[Opening Source records section]

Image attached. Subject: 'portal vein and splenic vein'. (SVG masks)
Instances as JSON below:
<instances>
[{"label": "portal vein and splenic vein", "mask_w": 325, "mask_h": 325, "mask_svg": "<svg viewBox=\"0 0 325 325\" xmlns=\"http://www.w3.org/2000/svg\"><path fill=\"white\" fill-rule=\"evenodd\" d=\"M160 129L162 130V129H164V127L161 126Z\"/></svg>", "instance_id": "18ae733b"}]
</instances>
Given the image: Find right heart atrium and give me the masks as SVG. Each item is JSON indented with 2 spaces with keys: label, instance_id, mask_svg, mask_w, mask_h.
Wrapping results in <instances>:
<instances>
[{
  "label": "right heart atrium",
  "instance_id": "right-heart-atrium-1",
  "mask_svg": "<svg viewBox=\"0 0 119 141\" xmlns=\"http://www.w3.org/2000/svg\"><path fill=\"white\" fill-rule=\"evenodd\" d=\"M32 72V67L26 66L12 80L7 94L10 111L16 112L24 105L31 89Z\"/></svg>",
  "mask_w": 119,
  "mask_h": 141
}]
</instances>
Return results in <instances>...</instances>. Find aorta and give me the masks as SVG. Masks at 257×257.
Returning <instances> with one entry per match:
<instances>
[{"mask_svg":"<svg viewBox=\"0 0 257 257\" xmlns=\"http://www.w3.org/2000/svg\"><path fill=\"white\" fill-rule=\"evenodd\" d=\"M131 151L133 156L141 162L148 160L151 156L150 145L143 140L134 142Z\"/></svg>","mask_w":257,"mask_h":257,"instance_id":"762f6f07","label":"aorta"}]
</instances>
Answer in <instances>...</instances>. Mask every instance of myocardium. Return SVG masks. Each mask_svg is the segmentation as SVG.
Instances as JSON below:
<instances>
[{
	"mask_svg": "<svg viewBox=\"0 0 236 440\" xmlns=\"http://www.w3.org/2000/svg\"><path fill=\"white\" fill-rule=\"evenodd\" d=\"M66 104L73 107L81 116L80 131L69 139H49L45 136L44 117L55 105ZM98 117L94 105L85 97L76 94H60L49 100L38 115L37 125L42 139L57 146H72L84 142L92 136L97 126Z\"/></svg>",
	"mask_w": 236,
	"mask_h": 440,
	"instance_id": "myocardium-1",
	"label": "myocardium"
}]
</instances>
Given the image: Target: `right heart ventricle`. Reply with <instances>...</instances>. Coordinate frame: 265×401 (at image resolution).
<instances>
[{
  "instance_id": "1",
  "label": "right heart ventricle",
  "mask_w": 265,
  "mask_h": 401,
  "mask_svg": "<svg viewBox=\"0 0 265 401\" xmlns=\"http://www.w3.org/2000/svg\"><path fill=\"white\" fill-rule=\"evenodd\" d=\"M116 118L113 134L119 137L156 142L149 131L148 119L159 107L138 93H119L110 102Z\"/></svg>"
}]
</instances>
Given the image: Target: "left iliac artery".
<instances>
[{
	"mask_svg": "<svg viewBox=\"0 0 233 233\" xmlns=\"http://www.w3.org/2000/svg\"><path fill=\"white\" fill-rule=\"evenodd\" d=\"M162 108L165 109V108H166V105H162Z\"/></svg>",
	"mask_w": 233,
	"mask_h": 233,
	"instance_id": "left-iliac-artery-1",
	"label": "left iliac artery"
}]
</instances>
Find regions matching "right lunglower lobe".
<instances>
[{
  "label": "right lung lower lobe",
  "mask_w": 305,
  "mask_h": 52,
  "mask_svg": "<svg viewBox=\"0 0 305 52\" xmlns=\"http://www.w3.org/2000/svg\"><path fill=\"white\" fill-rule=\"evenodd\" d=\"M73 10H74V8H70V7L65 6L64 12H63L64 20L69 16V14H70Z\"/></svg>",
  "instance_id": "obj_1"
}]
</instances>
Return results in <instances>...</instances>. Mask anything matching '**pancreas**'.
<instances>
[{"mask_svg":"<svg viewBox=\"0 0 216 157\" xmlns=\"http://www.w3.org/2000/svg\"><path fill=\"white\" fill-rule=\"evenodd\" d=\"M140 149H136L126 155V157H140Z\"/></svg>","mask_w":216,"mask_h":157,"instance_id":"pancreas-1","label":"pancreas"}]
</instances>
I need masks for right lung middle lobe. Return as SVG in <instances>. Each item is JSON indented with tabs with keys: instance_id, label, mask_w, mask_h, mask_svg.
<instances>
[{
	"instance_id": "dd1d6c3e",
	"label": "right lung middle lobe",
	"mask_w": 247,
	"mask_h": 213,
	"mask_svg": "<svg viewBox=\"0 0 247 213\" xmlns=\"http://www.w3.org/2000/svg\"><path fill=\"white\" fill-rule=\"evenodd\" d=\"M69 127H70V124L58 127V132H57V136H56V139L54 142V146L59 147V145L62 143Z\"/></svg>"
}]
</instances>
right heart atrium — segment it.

[Closing Source records section]

# Prompt
Take the entries above and transcribe them exactly.

# Exercise answer
Image attached. Subject: 'portal vein and splenic vein'. (SVG masks)
Instances as JSON below:
<instances>
[{"label": "portal vein and splenic vein", "mask_w": 325, "mask_h": 325, "mask_svg": "<svg viewBox=\"0 0 325 325\" xmlns=\"http://www.w3.org/2000/svg\"><path fill=\"white\" fill-rule=\"evenodd\" d=\"M160 129L162 130V129H164V127L161 126Z\"/></svg>", "instance_id": "18ae733b"}]
</instances>
Given the image: Find right heart atrium and give me the masks as SVG. Each item is JSON indented with 2 spaces with keys: label, instance_id, mask_svg, mask_w, mask_h.
Wrapping results in <instances>:
<instances>
[{
  "label": "right heart atrium",
  "instance_id": "right-heart-atrium-1",
  "mask_svg": "<svg viewBox=\"0 0 119 141\" xmlns=\"http://www.w3.org/2000/svg\"><path fill=\"white\" fill-rule=\"evenodd\" d=\"M32 72V67L26 66L12 80L7 94L10 111L16 112L24 105L31 89Z\"/></svg>",
  "mask_w": 119,
  "mask_h": 141
}]
</instances>
Return results in <instances>...</instances>. Find aorta and give me the masks as SVG. Masks at 257×257.
Returning <instances> with one entry per match:
<instances>
[{"mask_svg":"<svg viewBox=\"0 0 257 257\" xmlns=\"http://www.w3.org/2000/svg\"><path fill=\"white\" fill-rule=\"evenodd\" d=\"M131 151L133 156L141 162L148 160L151 156L150 145L143 140L134 142Z\"/></svg>","mask_w":257,"mask_h":257,"instance_id":"762f6f07","label":"aorta"}]
</instances>
Answer in <instances>...</instances>. Mask every instance of myocardium. Return SVG masks. Each mask_svg is the segmentation as SVG.
Instances as JSON below:
<instances>
[{
	"mask_svg": "<svg viewBox=\"0 0 236 440\" xmlns=\"http://www.w3.org/2000/svg\"><path fill=\"white\" fill-rule=\"evenodd\" d=\"M66 104L73 107L81 116L80 131L69 139H49L45 136L44 117L55 105ZM98 117L94 105L85 97L76 94H60L49 100L38 115L37 125L42 139L57 146H72L84 142L92 136L97 126Z\"/></svg>",
	"mask_w": 236,
	"mask_h": 440,
	"instance_id": "myocardium-1",
	"label": "myocardium"
}]
</instances>
Given the image: Target: `right heart ventricle`. Reply with <instances>...</instances>. Coordinate frame: 265×401 (at image resolution).
<instances>
[{
  "instance_id": "1",
  "label": "right heart ventricle",
  "mask_w": 265,
  "mask_h": 401,
  "mask_svg": "<svg viewBox=\"0 0 265 401\" xmlns=\"http://www.w3.org/2000/svg\"><path fill=\"white\" fill-rule=\"evenodd\" d=\"M116 118L113 134L119 137L156 142L149 131L148 119L159 107L138 93H119L110 102Z\"/></svg>"
}]
</instances>
Given the image: Target: "left iliac artery".
<instances>
[{
	"mask_svg": "<svg viewBox=\"0 0 233 233\" xmlns=\"http://www.w3.org/2000/svg\"><path fill=\"white\" fill-rule=\"evenodd\" d=\"M162 108L165 109V108H166V105H162Z\"/></svg>",
	"mask_w": 233,
	"mask_h": 233,
	"instance_id": "left-iliac-artery-1",
	"label": "left iliac artery"
}]
</instances>
Find regions matching "right lunglower lobe".
<instances>
[{
  "label": "right lung lower lobe",
  "mask_w": 305,
  "mask_h": 52,
  "mask_svg": "<svg viewBox=\"0 0 305 52\" xmlns=\"http://www.w3.org/2000/svg\"><path fill=\"white\" fill-rule=\"evenodd\" d=\"M73 10H74V8H70V7L65 6L64 12H63L64 20L69 16V14H70Z\"/></svg>",
  "instance_id": "obj_1"
}]
</instances>
Return results in <instances>...</instances>. Mask anything matching '**pancreas**'.
<instances>
[{"mask_svg":"<svg viewBox=\"0 0 216 157\" xmlns=\"http://www.w3.org/2000/svg\"><path fill=\"white\" fill-rule=\"evenodd\" d=\"M140 149H136L126 155V157H140Z\"/></svg>","mask_w":216,"mask_h":157,"instance_id":"pancreas-1","label":"pancreas"}]
</instances>
I need masks for right lung middle lobe. Return as SVG in <instances>. Each item is JSON indented with tabs with keys: instance_id, label, mask_w, mask_h, mask_svg.
<instances>
[{
	"instance_id": "dd1d6c3e",
	"label": "right lung middle lobe",
	"mask_w": 247,
	"mask_h": 213,
	"mask_svg": "<svg viewBox=\"0 0 247 213\" xmlns=\"http://www.w3.org/2000/svg\"><path fill=\"white\" fill-rule=\"evenodd\" d=\"M69 127H70V124L58 127V132H57V136H56V139L54 142V146L59 147V145L62 143Z\"/></svg>"
}]
</instances>
right heart atrium — segment it.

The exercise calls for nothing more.